In our era, when electronic musicians post every throwaway and work-in-progress, it’s rare to see someone take their time in such a way. But then again, Shepherd’s approach here isn’t exclusively electronic, as he joins a crowd that includes Flying Lotus in reviving and transforming the genres that inspired them to start making music. The best example is album centerpiece “Silhouettes (I, II & III),” without a doubt one of the most thrilling, gorgeous songs this year. In three movements over 10 minutes, it glides between intense, seductive fusion jazz and breathtaking orchestral soul. Violins, organs, choral voices and an incessant, propulsive drum beat weave in and out. It took six years to complete, and it shows.

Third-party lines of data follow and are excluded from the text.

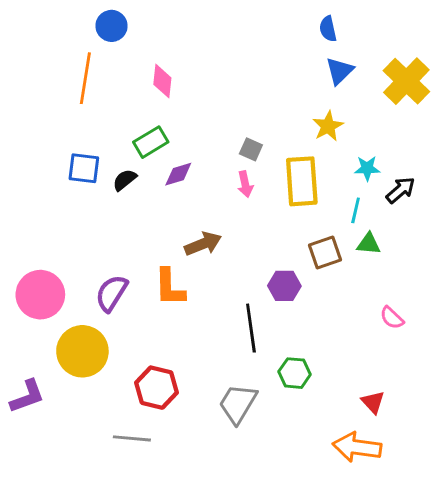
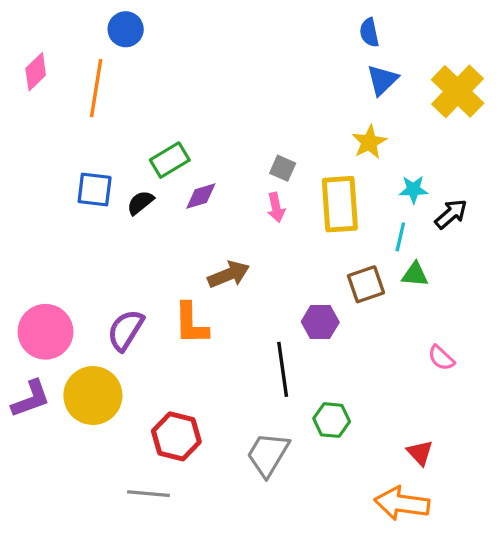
pink diamond: (162, 81) -> (36, 72), moved, turned 40
purple L-shape: (27, 396) -> (31, 399), moved

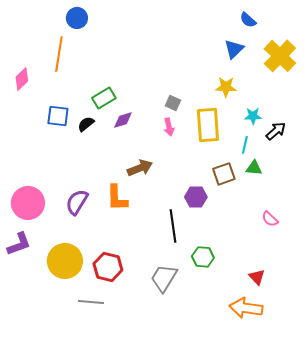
blue semicircle: (369, 33) -> (248, 20), moved, turned -36
pink diamond: (36, 72) -> (22, 79), moved
yellow star: (369, 142) -> (226, 87), turned 30
yellow circle: (93, 396) -> (65, 261), moved

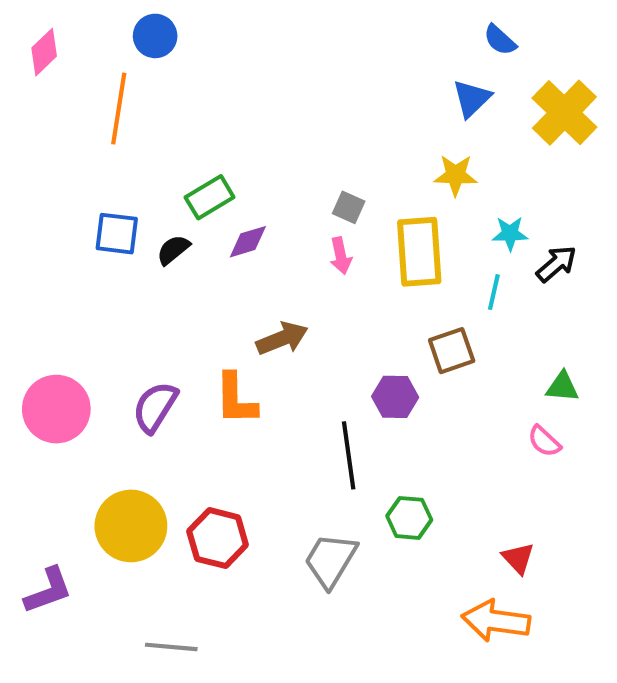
pink diamond: (22, 79) -> (44, 52), moved
green triangle: (254, 168) -> (562, 387), moved
purple L-shape: (19, 244) -> (48, 590), moved
gray line: (91, 302) -> (171, 647), moved

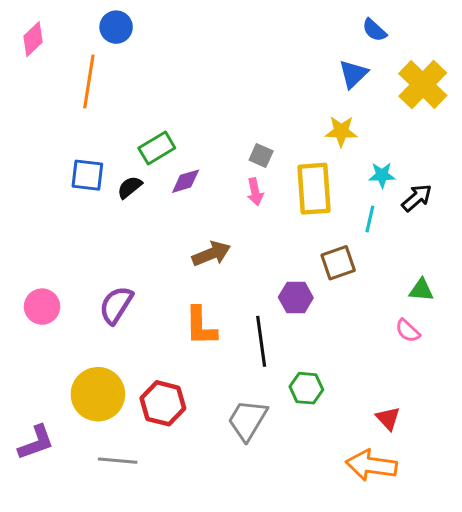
orange L-shape: (236, 399) -> (201, 326), moved
pink circle: (56, 409) -> (42, 307), size x0.7
gray line: (171, 647) -> (118, 461), moved

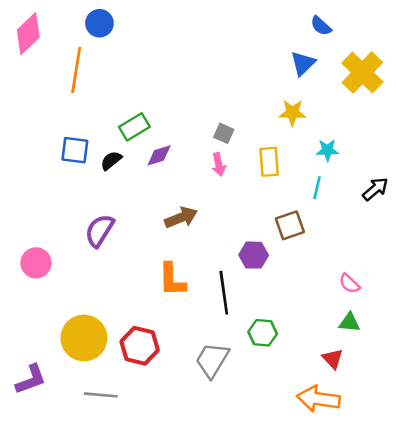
pink diamond: (33, 39) -> (28, 34), size x1.4
yellow rectangle: (314, 189) -> (269, 162), size x0.7
black arrow: (417, 198) -> (375, 189), moved
green triangle: (421, 290) -> (349, 322), moved
purple semicircle: (116, 305) -> (99, 230), moved

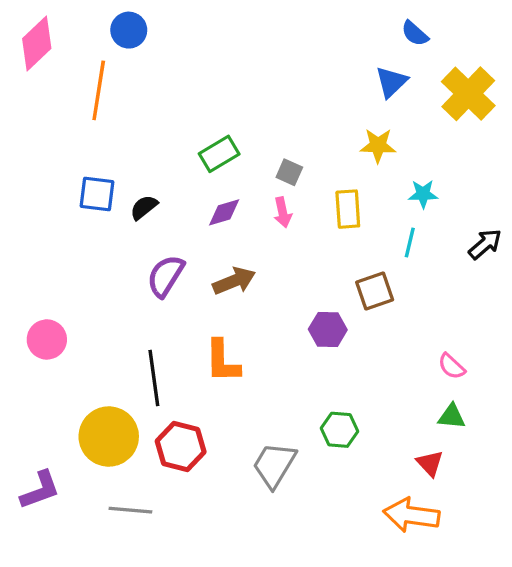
green rectangle: (134, 127) -> (219, 154), moved
purple diamond: (159, 155) -> (224, 212), moved
purple semicircle: (99, 230) -> (166, 276), moved
black line: (224, 293) -> (154, 378), moved

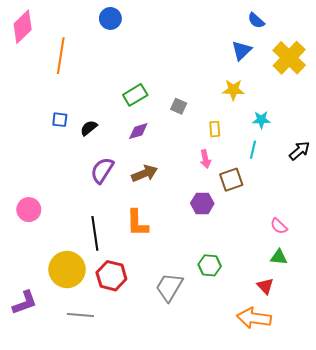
blue circle: (129, 30) -> (110, 18), moved
blue square: (97, 194) -> (60, 120), size x0.7
yellow rectangle: (348, 209) -> (215, 129), size x0.7
pink arrow: (283, 212) -> (205, 159), moved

By contrast, the title track, a contemplative, spacey drone was improvised. Shepherd made it after waking from a dream about “atomic reincarnation,” the idea that when we die, our atoms are broken down and reorganized. It’s a scientific idea rendered in poetic terms, and it aptly describes what the album sounds like. It’s equally apt to describe this as a scientist’s album, not because of its creator’s PhD, but because it reflects the beauty of the world that science goes to painstaking lengths to understand. “Argenté,” which follows the title track, illustrates this best, not simply because it sounds like something out of a Science Channel documentary, but also because it sounds organized and full.

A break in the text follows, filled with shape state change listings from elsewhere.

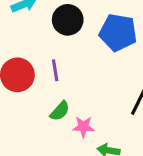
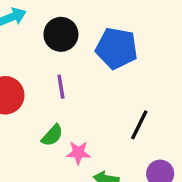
purple line: (55, 70) -> (61, 87), moved

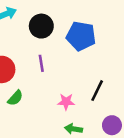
green semicircle: (52, 135) -> (15, 98), moved
pink star: (78, 153) -> (66, 102), moved

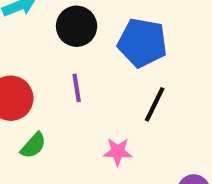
black line: (97, 91) -> (155, 104), moved

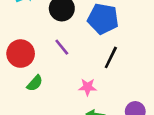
purple line: (77, 88) -> (62, 47), turned -30

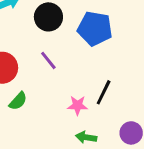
black line: (111, 57) -> (104, 92), moved

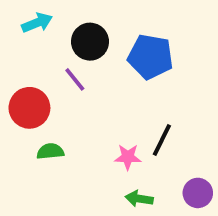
purple line: (48, 60) -> (75, 79), moved
green semicircle: (18, 101) -> (50, 151), turned -138

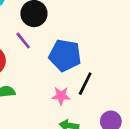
blue pentagon: (151, 57) -> (65, 55), moved

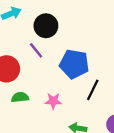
pink star: (61, 96) -> (53, 101), moved

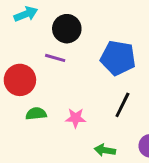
purple line: (36, 50) -> (55, 58), turned -35
blue pentagon: (74, 64) -> (118, 58), moved

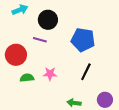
pink star: (76, 118) -> (50, 74), moved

Like science, much of what makes up music is math: patterns of repetition, counting, hitting the right notes at the right time, and so on. Science also tells us music is simply vibrations in the air, but put them together in the right way and it will elicit so much more, something I go to absurd lengths to describe to you here. If their key difference is that science seeks to define the beauty of the universe and that music depicts it, then Floating Points has created one of the purest depictions in recent memory.
DJ Taye – Break It Down EP: More traditional footwork from one of Teklife’s rising stars. Hits hard when it needs to, such as on “XTCC (feat. DJ Earl),” but also divulges in the movement’s affinity for soul on “Go Away (feat. DJ Paypal).”
(3.5 sails) (DJ Taye on Soundcloud)
Car Seat Headrest – Teens of Style: Finally finding his way out of the Bandcamp woods, singer-songwriter Will Toledo kicks it into high gear with this debut for Matador, a collection of rerecorded demos from the last few years. These are classically indie, wonderfully lo-fi tracks with an inkling for introspective, literary lyrics – candy for nerds, but cozy enough to land comfortably in the denouement of a trendy TV rom-com. Save it for your next bout of suburban alienation, or a case of being left behind by your more successful, personable peers.
(4 sails) (Car Seat Headrest on Bandcamp)
Rustie – EVENIFUDONTBELIEVE: At last, the leading light of the Glasgow electro-trap scene has produced his magnum opus, ditching the vocal distractions of last year’s Green Language and fusing its high-gloss, vaporwave-on-speed sound with some solid beats. Which is to say: EVERY TRACK IS A BANGER.
(4 sails) (Rustie on Soundcloud)
J Dilla – Dillatronic: Yet another posthumous release from the renowned hip-hop producer. Cataloguing 41 very skeletal, rather undercooked beats that run the gamut from “okay” to “no comment,” the only real reason to pick up this collection is if you’re a die hard for Dilla. Either that or you want to help his mom pay the rent.